The third would affirm the right of school department employees to speak out on national issues.

School board member Jenna Vendil said she felt the resolutions were needed after four black Casco Bay High School students became the target of an alleged hate crime last month.

She said the school department will review the language in each resolution before they are brought before the board for a first reading Feb. 28 and a final vote March 7.

Vendil said about 50 school districts around the country have adopted similar resolutions.

One resolution introduced Tuesday night “declares Portland Public Schools to be a safe haven for students and families threatened by immigration enforcement or discrimination, to the fullest extent permitted by law.” It goes on to state that district resources will not be used “for the purpose of detecting or assisting in the apprehension of persons whose only violation of law is or may be being an undocumented resident.”

Another resolution under consideration “condemns all hateful speech and violent action directed at Muslims, those perceived as Muslims, immigrants and people of color.”

The resolution states that the “recent escalation of hateful rhetoric against Muslims” is especially harmful to children and the school community.

“I felt after the attack on our students that this was an opportunity for us to show all our students that we are willing to take a stand for their rights,” Vendil explained.

Messages posted on a Facebook page titled “Support Superintendent Xavier Botana” encouraged supporters to turn out en masse for Tuesday’s meeting, but just under 20 people showed up.

The Maine Republican Party accused Botana early this month of politicizing the alleged hate crime.

Assistant Police Chief Vern Malloch said four ninth-grade students were waiting for the Metro bus Jan. 27 outside Casco Bay High School when they were approached by three older white young people, one of whom made a “derogatory and racist remark” directed at them. A verbal confrontation ensued and the suspect allegedly assaulted two other students who intervened. At one point, the suspect brandished what was later determined to be a screwdriver.

Jamie Hoffman, 20, of Portland was arrested. He pleaded not guilty on Feb. 6 to two counts of assault and a charge of interfering with constitutional rights.

The incident prompted Botana to write an open letter to the Portland school community on Jan. 29.

“More importantly, I want to take this opportunity to encourage all of us to understand the noxious environment in which this deplorable event took place.

On Friday, the president signed an executive order barring immigrants from several Muslim-majority nations from entering the United States. This came on the heels of another order to build a wall along the United States’ southern border,” Botana wrote.

“For a long time now, the rhetoric accompanying these actions represents a radical and disturbing departure from the principles on which this country was built and which so many have fought to protect and extend,” said Botana, who is himself an immigrant.
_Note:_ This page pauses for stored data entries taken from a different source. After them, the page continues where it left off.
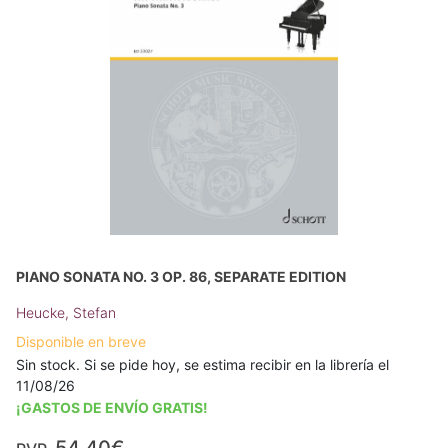
PIANO SONATA NO. 3 OP. 86, SEPARATE EDITION
Heucke, Stefan
Disponible en breve
Sin stock. Si se pide hoy, se estima recibir en la librería el
11/08/26
¡GASTOS DE ENVÍO GRATIS!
Botana’s letter was followed by a “unity rally” – held after classroom hours – outside Casco Bay High School. About 300 students participated.
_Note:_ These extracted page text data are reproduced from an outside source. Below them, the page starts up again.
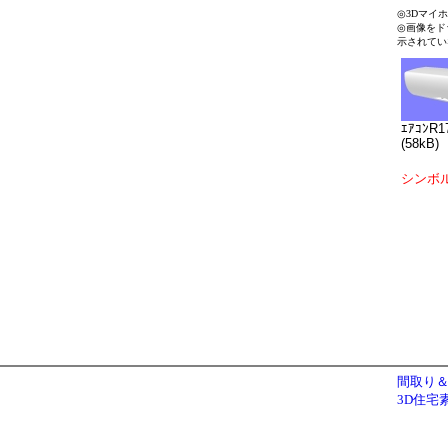
◎3Dマイ
◎画像をド
示されてい
ｴｱｺﾝR1
(58kB)
シンボ
間取り＆
3D住宅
Botana’s letter came under scrutiny by the Maine Republican Party, which issued its own statement saying that Botana’s comments were “inappropriate.”

“Maine GOP has received numerous complaints regarding those particular paragraphs, some even from school district employees. We have doubts that Mr. Botana is operating alone, and that there may be a bigger partisan agenda at play here,” said Jason Savage, executive director of the Maine Republican Party.
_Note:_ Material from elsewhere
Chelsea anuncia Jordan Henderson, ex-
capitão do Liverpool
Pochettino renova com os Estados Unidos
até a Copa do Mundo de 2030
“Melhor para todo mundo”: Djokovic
But several people who spoke at Tuesday night’s board meeting rejected the suggestion that Botana’s actions were partisan.

Ima Demers, who works as an educational technician at Reiche School and has taught English as a second language, thanked Botana for taking a stand.

She said immigrant students at Reiche School cried when they learned about President Trump’s new immigration ban, fearing that it would displace friends and family members.

“I’m glad that you as superintendent are doing this for all of our children, especially those who come from different countries,” Demers said.

Doris Santoro, a Bowdoin College professor of education who lives in Portland, said Botana’s open letter is affixed to the door of her office.

She thanked him for his “moral courage.”

“In this political climate, it’s imperative that we speak out whenever we see injustice,” said Leslie Kaynor, a Portland resident.

One of the resolutions under consideration states that the board “recognizes the importance of participation by school employees in public debate over local, state and national policy and civic issues,” and “encourages school staff to continue speaking out for public school students and public education in a way that is consistent with their duties as educators.”